DATA EXTRACT

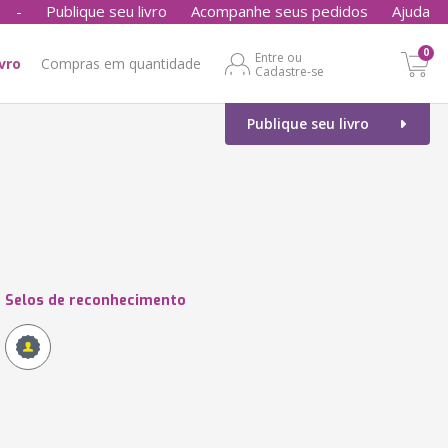
-
Publique seu livro
Acompanhe seus pedidos
Ajuda
0
Entre ou
ivro
Compras em quantidade
Cadastre-se
Publique seu livro
Selos de reconhecimento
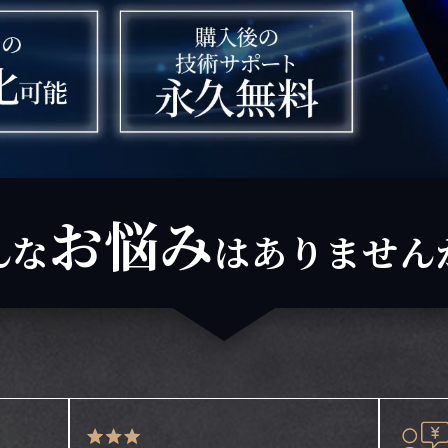
お悩み
んな
は
ありません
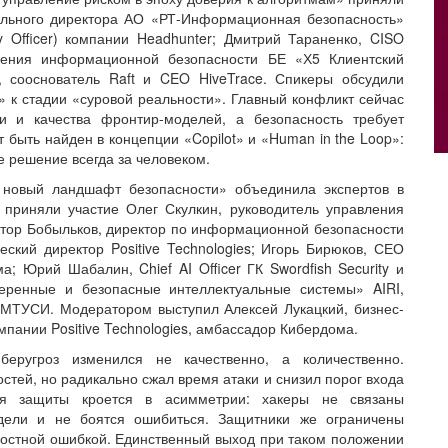
ального директора АО «РТ-Информационная безопасность»
ty Officer) компании Headhunter; Дмитрий Тараненко, CISO
ления информационной безопасности БЕ «Х5 Клиентский
, сооснователь Raft и CEO HiveTrace. Спикеры обсудили
 к стадии «суровой реальности». Главный конфликт сейчас
ти и качества фронтир-моделей, а безопасность требует
 быть найден в концепции «Copilot» и «Human in the Loop»:
е решение всегда за человеком.
 новый ландшафт безопасности» объединила экспертов в
 приняли участие Олег Скулкин, руководитель управления
ктор Бобыльков, директор по информационной безопасности
ский директор Positive Technologies; Игорь Бирюков, СЕО
ма; Юрий Шабалин, Chief AI Officer ГК Swordfish Security и
оверенные и безопасные интеллектуальные системы» AIRI,
-МТУСИ. Модератором выступил Алексей Лукацкий, бизнес-
пании Positive Technologies, амбассадор Кибердома.
еругроз изменился не качественно, а количественно.
стей, но радикально сжал время атаки и снизил порог входа
я защиты кроется в асимметрии: хакеры не связаны
дели и не боятся ошибиться. Защитники же ограничены
ностной ошибкой. Единственный выход при таком положении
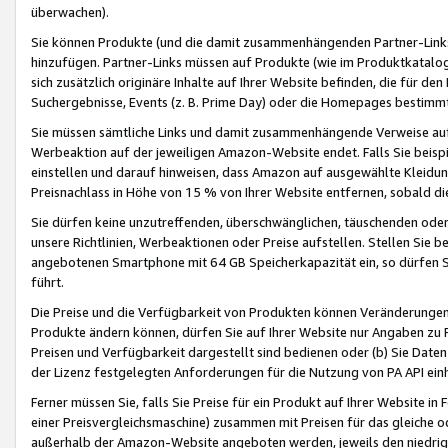
überwachen).
Sie können Produkte (und die damit zusammenhängenden Partner-Links)
hinzufügen. Partner-Links müssen auf Produkte (wie im Produktkatalog de
sich zusätzlich originäre Inhalte auf Ihrer Website befinden, die für 
Suchergebnisse, Events (z. B. Prime Day) oder die Homepages bestimmte
Sie müssen sämtliche Links und damit zusammenhängende Verweise auf z
Werbeaktion auf der jeweiligen Amazon-Website endet. Falls Sie beisp
einstellen und darauf hinweisen, dass Amazon auf ausgewählte Kleidun
Preisnachlass in Höhe von 15 % von Ihrer Website entfernen, sobald di
Sie dürfen keine unzutreffenden, überschwänglichen, täuschenden od
unsere Richtlinien, Werbeaktionen oder Preise aufstellen. Stellen Sie 
angebotenen Smartphone mit 64 GB Speicherkapazität ein, so dürfen S
führt.
Die Preise und die Verfügbarkeit von Produkten können Veränderungen 
Produkte ändern können, dürfen Sie auf Ihrer Website nur Angaben zu P
Preisen und Verfügbarkeit dargestellt sind bedienen oder (b) Sie Daten
der Lizenz festgelegten Anforderungen für die Nutzung von PA API einh
Ferner müssen Sie, falls Sie Preise für ein Produkt auf Ihrer Website in 
einer Preisvergleichsmaschine) zusammen mit Preisen für das gleiche o
außerhalb der Amazon-Website angeboten werden, jeweils den niedrigst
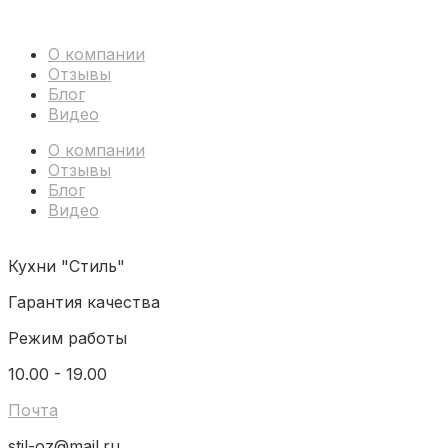
О компании
Отзывы
Блог
Видео
О компании
Отзывы
Блог
Видео
Кухни "Стиль"
Гарантия качества
Режим работы
10.00 - 19.00
Почта
stil-oz@mail.ru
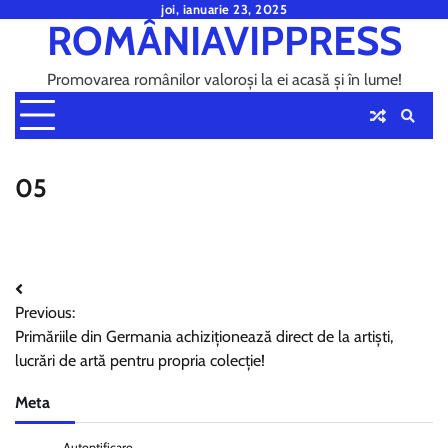
Skip
joi, ianuarie 23, 2025
ROMÂNIAVIPPRESS
to
content
Promovarea românilor valoroși la ei acasă și în lume!
05
Navigare
Previous:
în
Primăriile din Germania achiziționează direct de la artiști,
articole
lucrări de artă pentru propria colecție!
Meta
Autentificare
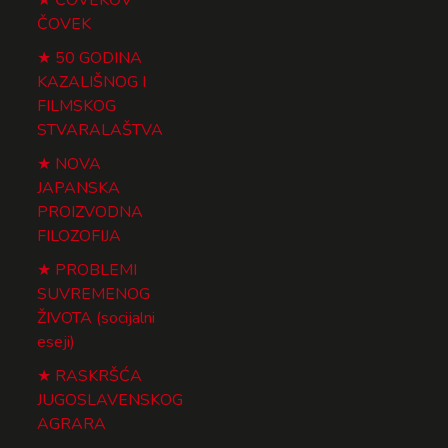
ČOVEK
50 GODINA
KAZALIŠNOG I
FILMSKOG
STVARALAŠTVA
NOVA
JAPANSKA
PROIZVODNA
FILOZOFIJA
PROBLEMI
SUVREMENOG
ŽIVOTA (socijalni
eseji)
RASKRŠĆA
JUGOSLAVENSKOG
AGRARA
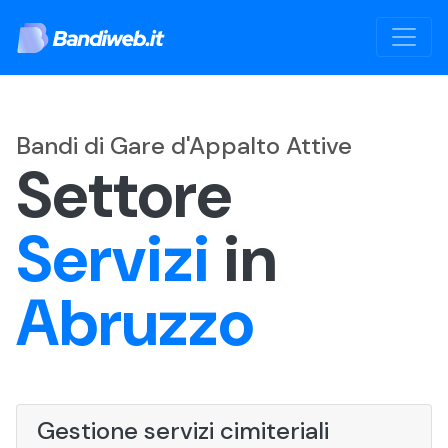
Bandi di Gare d'Appalto Attive
Settore
Servizi
in
Abruzzo
Gestione servizi cimiteriali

WHAT IS EXPECTED
Skipping the pictures, transcribe each line above exactly as it appears.

OUTPUT OF THE EXERCISE
-
Publique seu livro
Acompanhe seus pedidos
Ajuda
0
Entre ou
ivro
Compras em quantidade
Cadastre-se
Publique seu livro
Selos de reconhecimento
お悩み
んな
は
ありません
ального директора АО «РТ-Информационная безопасность»
ty Officer) компании Headhunter; Дмитрий Тараненко, CISO
ления информационной безопасности БЕ «Х5 Клиентский
, сооснователь Raft и CEO HiveTrace. Спикеры обсудили
 к стадии «суровой реальности». Главный конфликт сейчас
ти и качества фронтир-моделей, а безопасность требует
 быть найден в концепции «Copilot» и «Human in the Loop»:
е решение всегда за человеком.
 новый ландшафт безопасности» объединила экспертов в
 приняли участие Олег Скулкин, руководитель управления
ктор Бобыльков, директор по информационной безопасности
ский директор Positive Technologies; Игорь Бирюков, СЕО
ма; Юрий Шабалин, Chief AI Officer ГК Swordfish Security и
оверенные и безопасные интеллектуальные системы» AIRI,
-МТУСИ. Модератором выступил Алексей Лукацкий, бизнес-
пании Positive Technologies, амбассадор Кибердома.
еругроз изменился не качественно, а количественно.
стей, но радикально сжал время атаки и снизил порог входа
я защиты кроется в асимметрии: хакеры не связаны
дели и не боятся ошибиться. Защитники же ограничены
ностной ошибкой. Единственный выход при таком положении
überwachen).
Sie können Produkte (und die damit zusammenhängenden Partner-Links)
hinzufügen. Partner-Links müssen auf Produkte (wie im Produktkatalog de
sich zusätzlich originäre Inhalte auf Ihrer Website befinden, die für 
Suchergebnisse, Events (z. B. Prime Day) oder die Homepages bestimmte
Sie müssen sämtliche Links und damit zusammenhängende Verweise auf z
Werbeaktion auf der jeweiligen Amazon-Website endet. Falls Sie beisp
einstellen und darauf hinweisen, dass Amazon auf ausgewählte Kleidun
Preisnachlass in Höhe von 15 % von Ihrer Website entfernen, sobald di
Sie dürfen keine unzutreffenden, überschwänglichen, täuschenden od
unsere Richtlinien, Werbeaktionen oder Preise aufstellen. Stellen Sie 
angebotenen Smartphone mit 64 GB Speicherkapazität ein, so dürfen S
führt.
Die Preise und die Verfügbarkeit von Produkten können Veränderungen 
Produkte ändern können, dürfen Sie auf Ihrer Website nur Angaben zu P
Preisen und Verfügbarkeit dargestellt sind bedienen oder (b) Sie Daten
der Lizenz festgelegten Anforderungen für die Nutzung von PA API einh
Ferner müssen Sie, falls Sie Preise für ein Produkt auf Ihrer Website in 
einer Preisvergleichsmaschine) zusammen mit Preisen für das gleiche o
außerhalb der Amazon-Website angeboten werden, jeweils den niedrigst
О компании
Отзывы
Блог
Видео
О компании
Отзывы
Блог
Видео
Кухни "Стиль"
Гарантия качества
Режим работы
10.00 - 19.00
Почта
stil-oz@mail.ru
Skip
joi, ianuarie 23, 2025
ROMÂNIAVIPPRESS
to
content
Promovarea românilor valoroși la ei acasă și în lume!
05
Navigare
Previous:
în
Primăriile din Germania achiziționează direct de la artiști,
articole
lucrări de artă pentru propria colecție!
Meta
Autentificare
ČOVEK
50 GODINA
KAZALIŠNOG I
FILMSKOG
STVARALAŠTVA
NOVA
JAPANSKA
PROIZVODNA
FILOZOFIJA
PROBLEMI
SUVREMENOG
ŽIVOTA (socijalni
eseji)
RASKRŠĆA
JUGOSLAVENSKOG
AGRARA
Bandi di Gare d'Appalto Attive
Settore
Servizi
in
Abruzzo
Gestione servizi cimiteriali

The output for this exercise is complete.